L'article 6 de la loi du 1er juillet 1901 relative au contrat d'association dans sa rédaction issue de la loi du 31 juillet 2014 relative à l'économie sociale et solidaire, dispose que:

 

"Toute association régulièrement déclarée peut, sans aucune autorisation spéciale, ester en justice, recevoir des dons manuels ainsi que des dons d'établissements d'utilité publique, acquérir à titre onéreux, posséder et administrer, en dehors des subventions de l'Etat, des régions, des départements, des communes et de leurs établissements publics : (...) 3° les immeubles strictement nécessaires à l'accomplissement du but qu'elle se propose.

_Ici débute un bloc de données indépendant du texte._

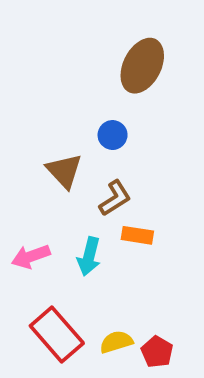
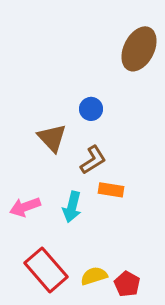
brown ellipse: (142, 66) -> (139, 49), moved

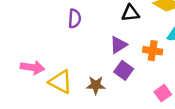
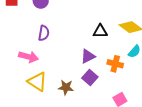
purple semicircle: (75, 19) -> (44, 33), moved
pink arrow: (32, 68) -> (28, 57), moved

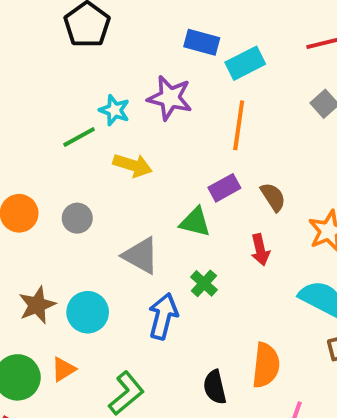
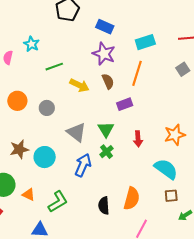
blue rectangle: (202, 42) -> (105, 27), moved
cyan star: (114, 110) -> (32, 44), moved
brown semicircle: (273, 197) -> (108, 81), moved
green triangle: (195, 222) -> (106, 129), moved, turned 36
orange triangle: (63, 369) -> (28, 195), moved, turned 48

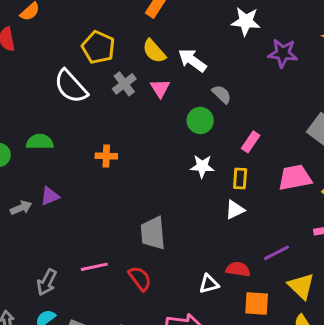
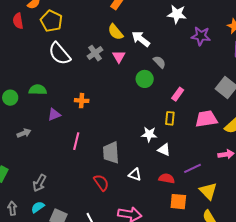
yellow pentagon: (98, 47) -> (51, 21), moved
white star: (202, 166) -> (149, 134), moved
purple triangle: (50, 196) -> (54, 115), moved
white triangle: (235, 210) -> (164, 150), moved, turned 48
pink line: (94, 267) -> (76, 141), moved, turned -66
white triangle: (209, 284) -> (135, 175), moved, turned 32

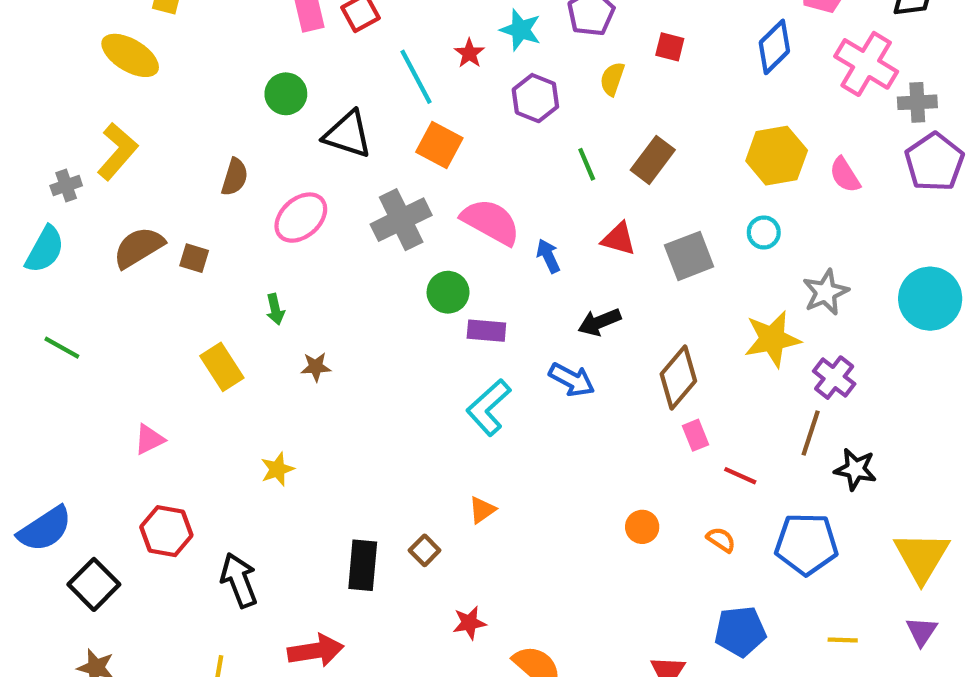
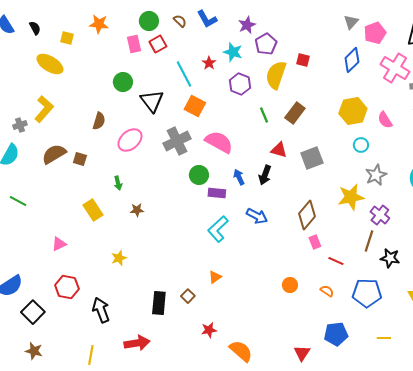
yellow semicircle: (612, 79) -> (276, 75), size x1.8
black triangle: (348, 134) -> (152, 101), turned 35
cyan circle: (764, 232) -> (361, 145), moved
blue arrow: (548, 256) -> (239, 177), moved
black arrow: (599, 322) -> (265, 175), moved, turned -48

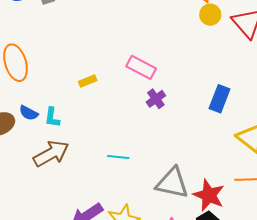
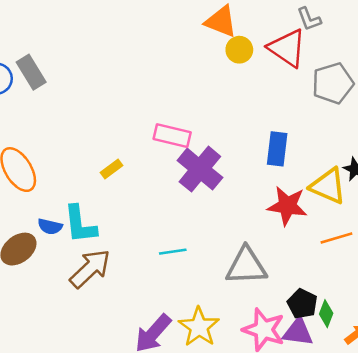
purple cross: (156, 99) -> (200, 169), size x1.8
cyan L-shape: (52, 117) -> (80, 224), size x1.6
red star: (209, 195) -> (287, 206), moved

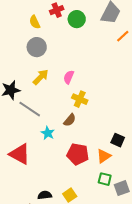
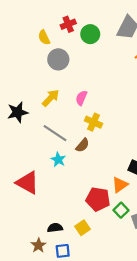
gray circle: (37, 47) -> (58, 59), moved
gray line: (30, 109) -> (55, 133), moved
red pentagon: (78, 154) -> (98, 199), moved
green square: (105, 179) -> (121, 210), turned 32

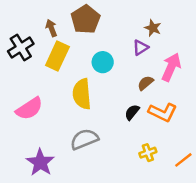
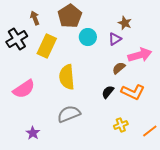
brown arrow: (51, 28) -> (35, 18), moved
cyan circle: (103, 62) -> (88, 37), moved
pink arrow: (171, 67) -> (140, 55), turned 50
purple star: (40, 162) -> (33, 133), size x0.6

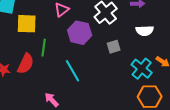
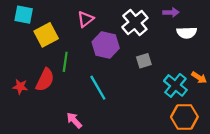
yellow square: (27, 24) -> (46, 35), turned -30
white semicircle: (145, 31) -> (187, 33), moved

Les associations déclarées depuis trois ans au moins et dont l'ensemble des activités est mentionné au b du 1 de l'article 200 du code général des impôts peuvent en outre :

 a) Accepter les libéralités entre vifs ou testamentaires, dans des conditions fixées à l'article 910 du code civil ;

b) Posséder et administrer tous immeubles acquis à titre gratuit (...) ".

 

En l'espèce, il ressort des pièces du dossier que Mme A... a institué l'Association Fraternité française légataire universelle de ses biens meubles et immeubles, à charge pour l'association de suivre ses dernières volontés, lesquelles prévoient que l'association donnera la jouissance exclusive sans indication de limite de temps, à titre gratuit, au mouvement Front National pour l'Unité Française (FN) - devenu Rassemblement national - de ses quatre biens immobiliers à l'exception du deuxième étage et des greniers de sa propriété de Sanary-sur-Mer (Var), du 1er août au 31 janvier de chaque année, de la jouissance de sa propriété du Cap Ferret (Gironde) au bénéfice de sa nièce, jusqu'à son décès et du 2e étage et de la chambre sous comble de sa propriété de Versailles (Yvelines).

 

Or, la mise à disposition d'un immeuble à une autre personne morale, en l'espèce d'un parti politique, est incompatible avec l'objet statutaire d'une association qui poursuit un but de bienfaisance à l'égard des personnes physiques les plus démunies.

 

D'autre part, les charges dont sont grevés, en très grande partie, les immeubles en cause, consistant en leur mise à disposition gratuite, pour un temps illimité, font obstacle à ce que cette association retire des biens en cause un avantage économique suffisant.

 

Il résulte de ce qui précède que l'Association Fraternité française, bénéficiaire du leg, n'est pas fondée à se plaindre de ce que, la décision du 22 mars 2018 du préfet de l'Isère soit annulée et que soit enjoint à ce dernier de prendre une décision d'opposition sur le fondement de l'article L. 911-1 du code de justice administrative.

 

Il y a lieu, dans les circonstances de l'espèce, de mettre à la charge de l'Association Fraternité française les frais et dépens globalement à M. F... et autres, au titre de l'article L. 761-1 du code de justice administrative.